◆ Extracted information

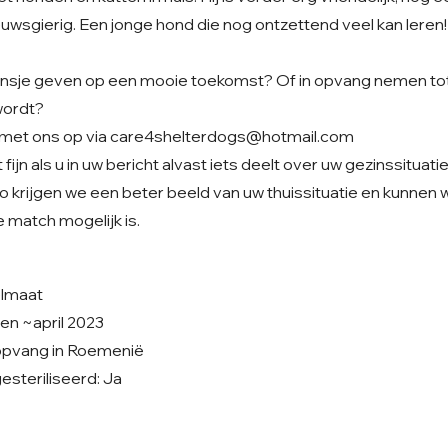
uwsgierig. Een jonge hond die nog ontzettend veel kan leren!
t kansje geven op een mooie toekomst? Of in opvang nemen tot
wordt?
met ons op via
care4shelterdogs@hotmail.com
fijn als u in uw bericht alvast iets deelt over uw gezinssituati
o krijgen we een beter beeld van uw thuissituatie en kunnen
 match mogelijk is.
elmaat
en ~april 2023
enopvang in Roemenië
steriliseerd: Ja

...

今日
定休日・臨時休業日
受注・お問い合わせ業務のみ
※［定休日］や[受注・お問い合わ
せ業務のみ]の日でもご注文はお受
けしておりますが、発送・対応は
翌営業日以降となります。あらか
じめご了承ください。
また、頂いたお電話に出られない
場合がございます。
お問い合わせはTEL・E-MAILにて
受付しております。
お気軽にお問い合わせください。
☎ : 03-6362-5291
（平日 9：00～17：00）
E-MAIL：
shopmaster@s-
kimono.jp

◆ Activity
Return, with no change at all, every line in the entries above from the line containing "uwsgierig. Een jonge" through the line containing "steriliseerd: Ja".

◆ Response box
uwsgierig. Een jonge hond die nog ontzettend veel kan leren!
t kansje geven op een mooie toekomst? Of in opvang nemen tot
wordt?
met ons op via
care4shelterdogs@hotmail.com
fijn als u in uw bericht alvast iets deelt over uw gezinssituati
o krijgen we een beter beeld van uw thuissituatie en kunnen
 match mogelijk is.
elmaat
en ~april 2023
enopvang in Roemenië
steriliseerd: Ja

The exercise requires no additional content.